Depending on your condition and concerns, you may benefit from participating in a support group directed at people with ankylosing spondylitis. Your healthcare provider can help you determine which type of group may be most appropriate for your needs.

The following organizations sponsor support groups for people with ankylosing spondylitis:

MySpondylitisTeam. com (online only) Spondylitis Association of America (SAA) (in-person and online) Patient: Ankylosing Spondylitis Forum (online only) Arthritis Foundation (in-person and online)
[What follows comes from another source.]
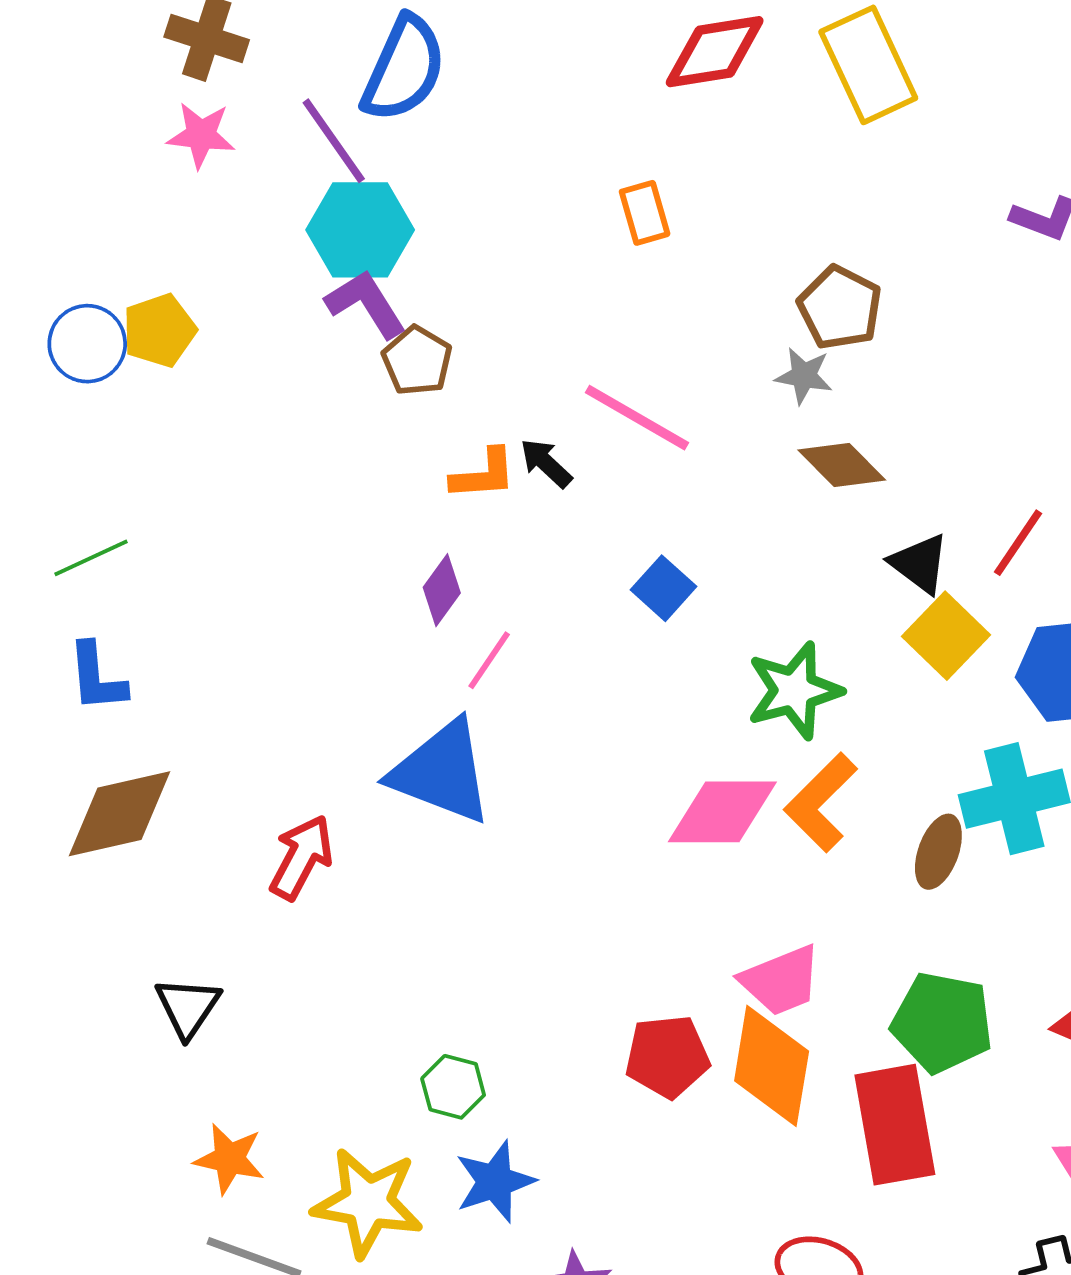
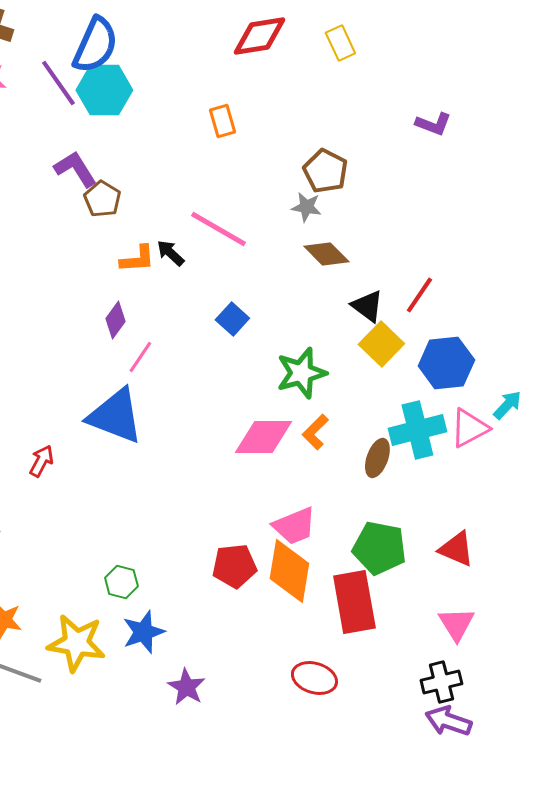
yellow rectangle: (868, 65) -> (340, 43), size x0.6
cyan hexagon: (360, 230) -> (104, 90), moved
orange L-shape: (821, 802) -> (315, 432), size x0.7
red arrow: (301, 857) -> (41, 461), size x0.7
The following organizations sponsor support groups for people with depression:

Substance Abuse and Mental Health Services Administration (SAMHSA) (national referral service for mental disorder support groups) Depression and Bipolar Support Alliance (DBSA) (in person and online) Mental Health America (MHA) (in person and online) Anxiety & Depression Association of America (ADAA) (in person and online)

Summary

Living with a chronic disease like ankylosing spondylitis can almost double your risk of having a mental disorder like depression. Symptoms of pain in your back, hips, and other joints can make it hard to live a normal life.

Feelings of worry and isolation, which can progress to depression, are common in people with chronic diseases. The effect also works in reverse. Feeling depressed can worsen chronic symptoms and disease outcomes.

Though there is no cure for the disease, people who have it can manage it with proper treatment and lifestyle changes. Most people with this disease can lead a full life with the right medical treatment. Treatment can also improve mental health and reduce the chances of depression.

A Word From Verywell

Living with ankylosing spondylitis requires lifelong treatment. However, you can expect to lead a normal and productive life if you follow your recommended treatment regimen.

Medication, exercise, and a healthy diet can reduce symptoms of pain and stiffness. These approaches can also provide mental health benefits because they can allow you to live more fully. The result can improve your quality of life and restore the control you may have lost due to physical limitations. This can help prevent feelings of helplessness and loneliness that can lead to depression.

Joining an in-person or online support group for people with ankylosing spondylitis can provide the support you need when your symptoms flare up. In addition to the benefits of meeting with others who understand your condition, you may also gain helpful insights on coping with this condition’s challenges as it changes throughout your lifetime.